'Would've died 100 times'
"If he were a Chinese, he would have been shot to death 100 times," a local judicial insider familiar with the case, who preferred to remain anonymous, told the Global Times Tuesday.
According to Chinese law, anyone who traffics, transports or produces heroin of more than 50 grams within Chinese territory may face the death sentence.
"Luckily, he is a foreigner, so the Chinese authority is quite cautious with his case, as the local court has provided me and the British embassy in China with all the evidence and the trial documents," he said.
Shaikh was found to have connections with one of the biggest drug dealers in South-east Asia, the insider said. He did not give the name of the drug dealer.
Professor He Bingsong, a vice-director with the Institute of Criminal Laws at the China University of Political Science and Law, agreed with the court rulings.
"It is unreasonable and useless for any foreign country to mess with China's right to implement its own law," he said. "Everyone is equal here."
He insisted that China should ignore the intervention and not surrender to any foreign political pressure.
However, the judicial insider mentioned the only question left is whether the court should carry out forensic psychiatry.
"Shaikh himself refused the request to undergo forensic psychiatry, claiming he is mentally healthy," he said.

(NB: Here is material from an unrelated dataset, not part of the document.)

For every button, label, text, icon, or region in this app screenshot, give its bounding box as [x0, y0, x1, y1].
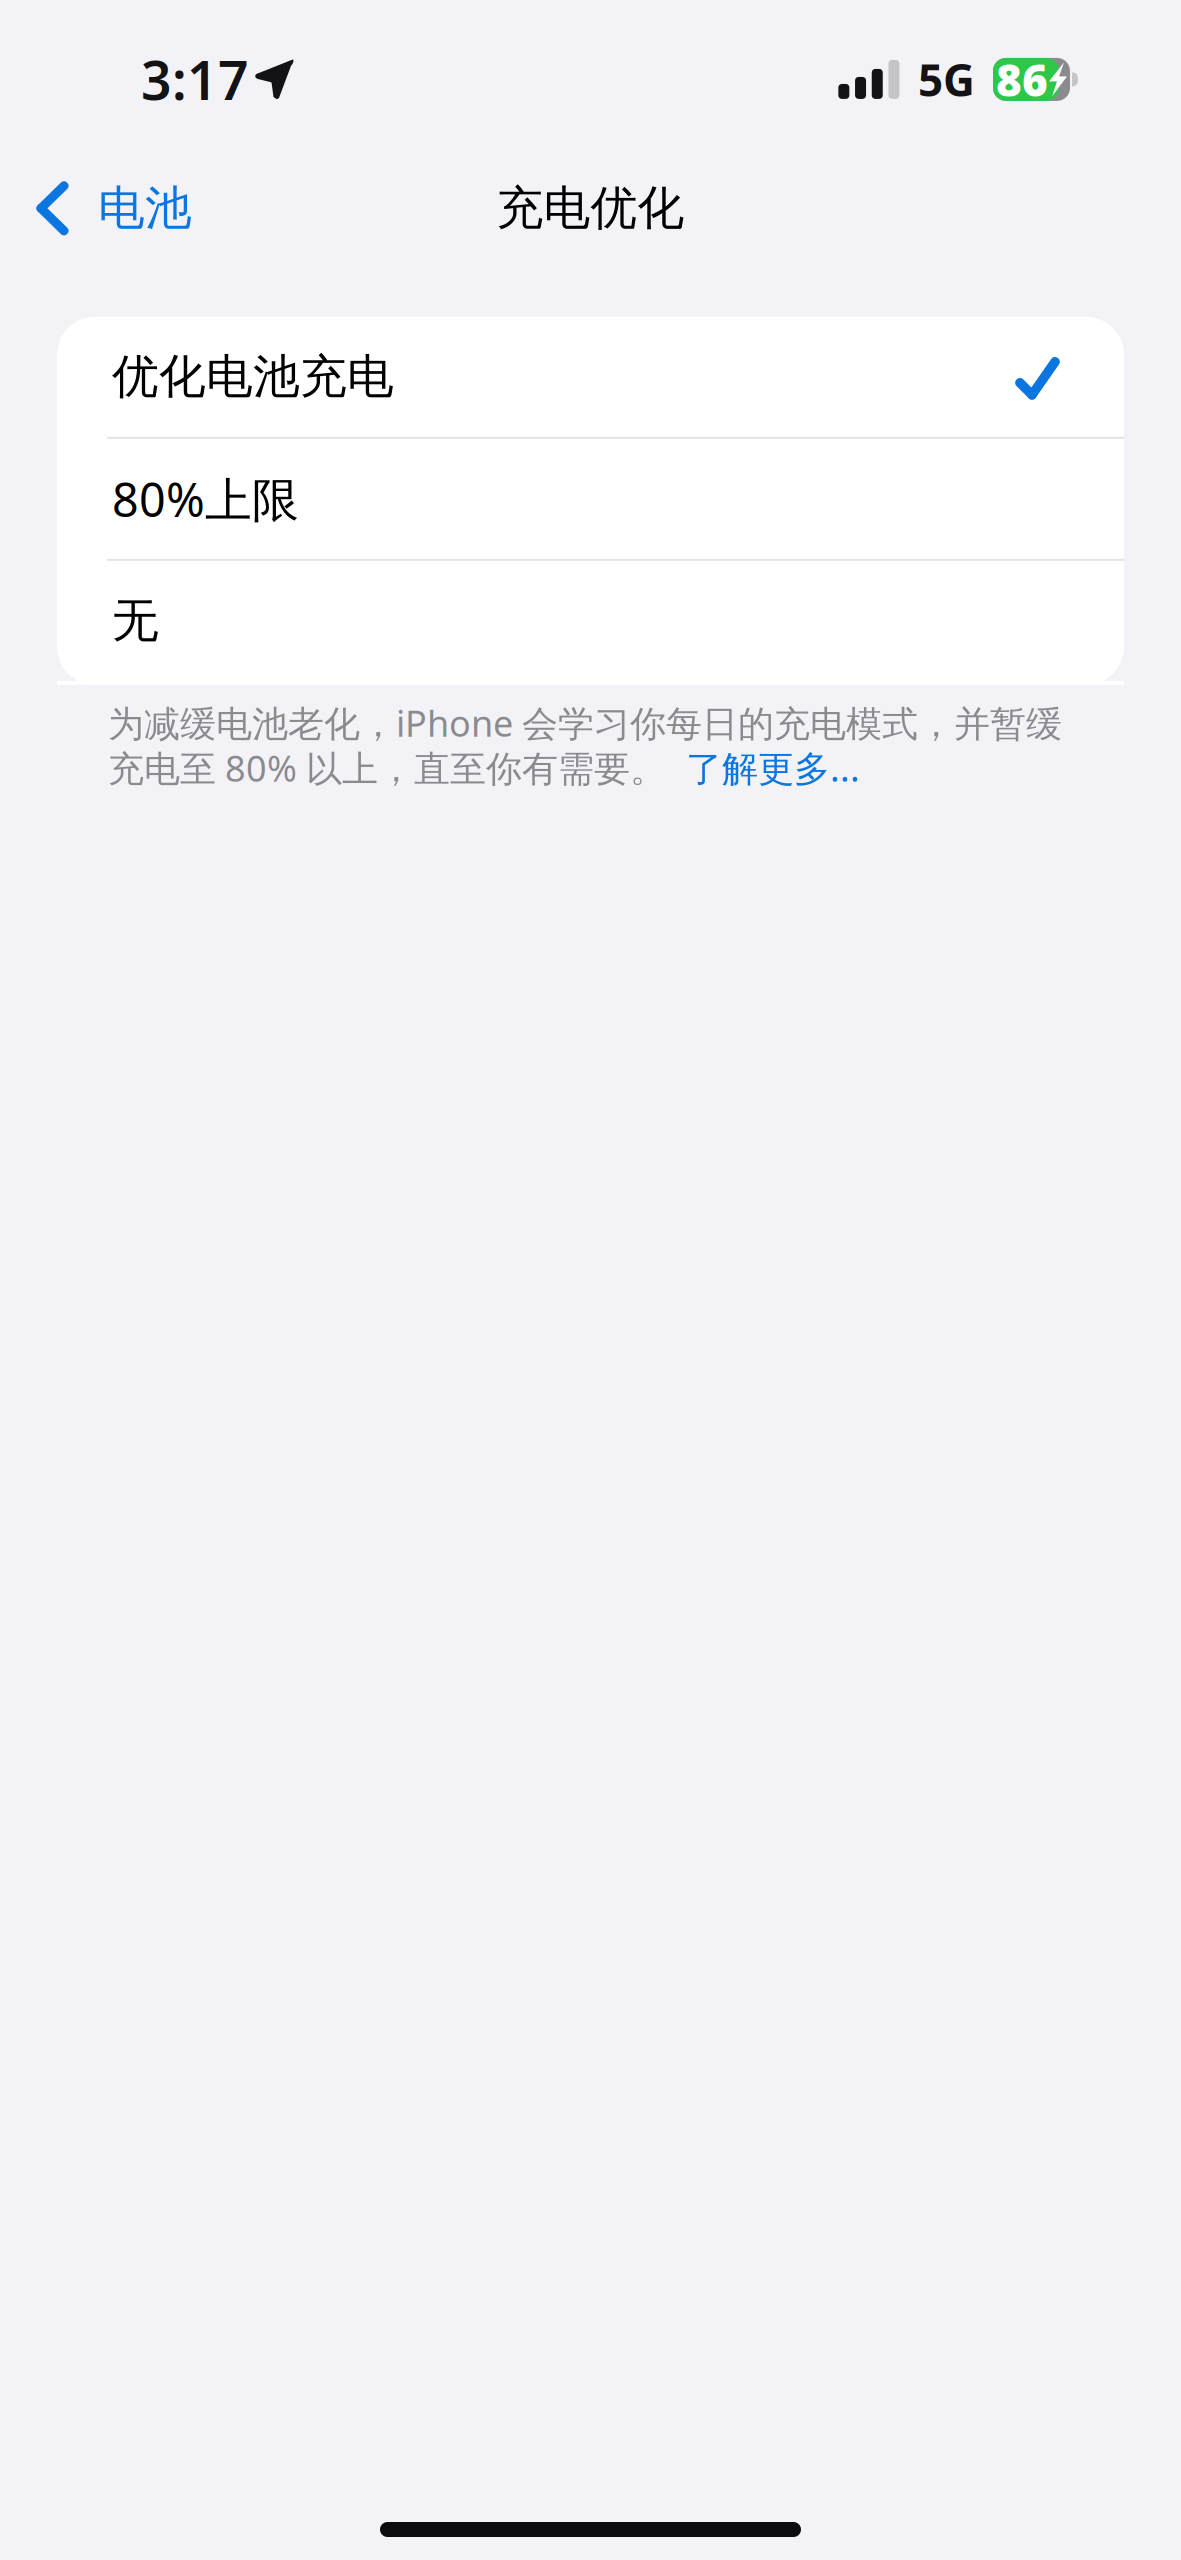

Shaikh appeared to be articulate when he spoke to the lawyer and the court, and the accounts on different occasions were consistent, according to him.
"We have to make it clear whether he was suffering from his condition while conducting drug trafficking. If not, the verdict will not be changed," Chen Tao, a lawyer on criminal law at the Association of Beijing Lawyers, told the Global Times.
Ma Zhaoxu, another spokesman of the Ministry of Foreign Affairs, said on October 13 that the British embassy in China and Reprieve had proposed to carry out mental health examinations on Shaikh, while offering no evidence that he may be suffering from a mental disorder.
The accused had said that he and his family members had no history of mental illness, Ma said.
In recent years, an increasing number of foreigners have been held in China for crimes including robbery, fraud, women trafficking and illegal immigration business.
A Myanmar citizen was executed in 2004 in the southeastern city of Kunming. A Japanese citizen was sentenced to death in 2007 for trafficking 1.25 kilograms of crystal meth, even though the Japanese embassy tried hard to prevent the execution.
China, often criticized by foreign countries for its liberal use of death penalty, has been taking steps to reduce the number of executions in recent years.
China's Supreme People's Court (SPC) regained the right of death-penalty review in January 2007, in a bid to give local convicts a better chance of reprieve.
Official figures of executions are not available. But data from Amnesty International showed that at least 1,718 people were executed last year, among at least 7,003 people who were sentenced to death.
The UK abolished capital punishment in 1965.